The wrapper knows which tokenizer algorithm its model expects and which vocabulary files to look for.

Supplying a custom tokenizer

All NLP builders expose a .tokenizer() method that lets you override the default:

Tokenizer myTokenizer = WordPieceTokenizer.fromVocabFile(Path.of("/path/to/my/vocab.txt"));

try (var embedder = SentenceTransformerEmbedder.builder()
        .modelId("my-custom-model")
        .tokenizer(myTokenizer)
        .build()) {
    float[] embedding = embedder.encode("Hello, world!");
}

When you provide a tokenizer, the wrapper skips auto-loading and uses yours directly.

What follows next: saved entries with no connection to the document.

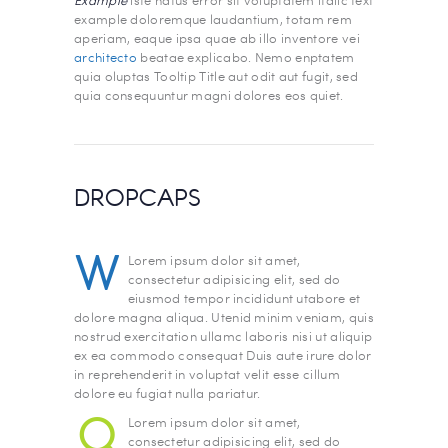
example doloremque laudantium, totam rem
aperiam, eaque ipsa quae ab illo inventore vei
architecto
beatae explicabo. Nemo enptatem
quia oluptas Tooltip Title aut odit aut fugit, sed
quia consequuntur magni dolores eos quiet.
DROPCAPS
W
Lorem ipsum dolor sit amet,
consectetur adipisicing elit, sed do
eiusmod tempor incididunt utabore et
dolore magna aliqua. Utenid minim veniam, quis
nostrud exercitation ullamc laboris nisi ut aliquip
ex ea commodo consequat Duis aute irure dolor
in reprehenderit in voluptat velit esse cillum
dolore eu fugiat nulla pariatur.
Q
Lorem ipsum dolor sit amet,
consectetur adipisicing elit, sed do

When to use a custom tokenizer

Shared instances — if you're running multiple wrappers against the same vocabulary, share a single tokenizer instance to avoid loading the vocabulary file multiple times:

Tokenizer shared = WordPieceTokenizer.fromVocabFile(Path.of("vocab.txt"));

try (var embedder = SentenceTransformerEmbedder.builder()
            .modelId("my-model").tokenizer(shared).build();
     var classifier = DistilBertTextClassifier.builder()
            .modelId("my-model").tokenizer(shared).build()) {
    // Both use the same tokenizer instance
}

Custom vocabulary — if you've fine-tuned a model with a modified vocabulary, point the tokenizer at your custom vocab.txt:

Tokenizer tokenizer = WordPieceTokenizer.fromVocabFile(Path.of("my-custom-vocab.txt"));
try (var classifier = DistilBertTextClassifier.builder()
        .tokenizer(tokenizer)
        .modelSource(LocalModelSource.of(Path.of("my-finetuned-model")))
        .build()) {
    classifier.classify("custom domain text");
}

Testing — supply a mock or stub tokenizer in unit tests to isolate inference logic from tokenization:

Tokenizer stub = text -> new EncodedInput(
    new long[]{101, 7592, 102},
    new long[]{1, 1, 1},
    new long[]{0, 0, 0}
);

The EncodedInput record

All tokenizers return an EncodedInput containing the three standard tensors that transformer models expect:

public record EncodedInput(
    long[] inputIds,       // token IDs from the vocabulary
    long[] attentionMask,  // 1 for real tokens, 0 for padding
    long[] tokenTypeIds    // segment IDs (0 for first sentence, 1 for second)
) {}
Field Purpose Example
inputIds Maps each token to its vocabulary index [101, 7592, 2088, 102]
attentionMask Tells the model which positions are real tokens vs padding [1, 1, 1, 1]
tokenTypeIds Distinguishes sentence A from sentence B in pair tasks [0, 0, 0, 0]

Tips

  • You almost never need to touch tokenizers. The default auto-loading handles standard HuggingFace models out of the box.
  • Tokenizer and model must match. A tokenizer trained on one vocabulary will produce wrong token IDs for a model trained on a different vocabulary. Always use the tokenizer that shipped with your model.
  • maxLength matters. Most BERT models use 512 tokens max. CLIP uses 77. Exceeding the model's trained length produces undefined results. The wrappers set this automatically.
  • WordPiece does not pad, BPE does. WordPiece returns only the actual tokens (variable length). BPE pads to maxLength with zeros. Both behaviors match what their respective model families expect.